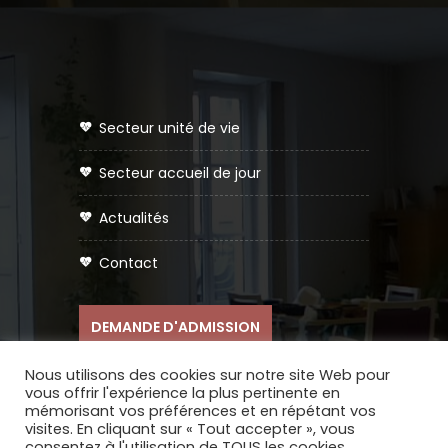
secteur unité de vie
secteur accueil de jour
actualités
contact
DEMANDE D'ADMISSION
Nous utilisons des cookies sur notre site Web pour
vous offrir l'expérience la plus pertinente en
mémorisant vos préférences et en répétant vos
visites. En cliquant sur « Tout accepter », vous
consentez à l'utilisation de TOUS les cookies.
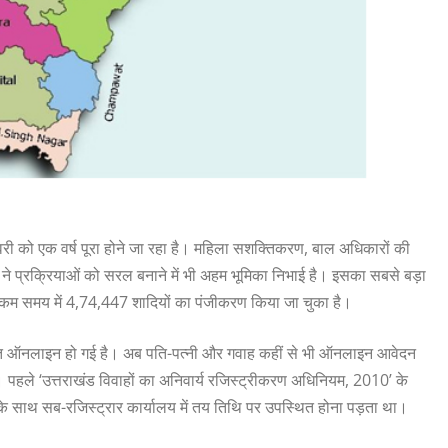
नवरी को एक वर्ष पूरा होने जा रहा है। महिला सशक्तिकरण, बाल अधिकारों की
ने प्रक्रियाओं को सरल बनाने में भी अहम भूमिका निभाई है। इसका सबसे बड़ा
ी कम समय में 4,74,447 शादियों का पंजीकरण किया जा चुका है।
तिशत ऑनलाइन हो गई है। अब पति-पत्नी और गवाह कहीं से भी ऑनलाइन आवेदन
। पहले ‘उत्तराखंड विवाहों का अनिवार्य रजिस्ट्रीकरण अधिनियम, 2010’ के
े साथ सब-रजिस्ट्रार कार्यालय में तय तिथि पर उपस्थित होना पड़ता था।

Work required: Taking each record in turn, retype it exactly and drop any picture.

Solved exercise:
secteur unité de vie
secteur accueil de jour
actualités
contact
DEMANDE D'ADMISSION
Nous utilisons des cookies sur notre site Web pour
vous offrir l'expérience la plus pertinente en
mémorisant vos préférences et en répétant vos
visites. En cliquant sur « Tout accepter », vous
consentez à l'utilisation de TOUS les cookies.
नवरी को एक वर्ष पूरा होने जा रहा है। महिला सशक्तिकरण, बाल अधिकारों की
ने प्रक्रियाओं को सरल बनाने में भी अहम भूमिका निभाई है। इसका सबसे बड़ा
ी कम समय में 4,74,447 शादियों का पंजीकरण किया जा चुका है।
तिशत ऑनलाइन हो गई है। अब पति-पत्नी और गवाह कहीं से भी ऑनलाइन आवेदन
। पहले ‘उत्तराखंड विवाहों का अनिवार्य रजिस्ट्रीकरण अधिनियम, 2010’ के
े साथ सब-रजिस्ट्रार कार्यालय में तय तिथि पर उपस्थित होना पड़ता था।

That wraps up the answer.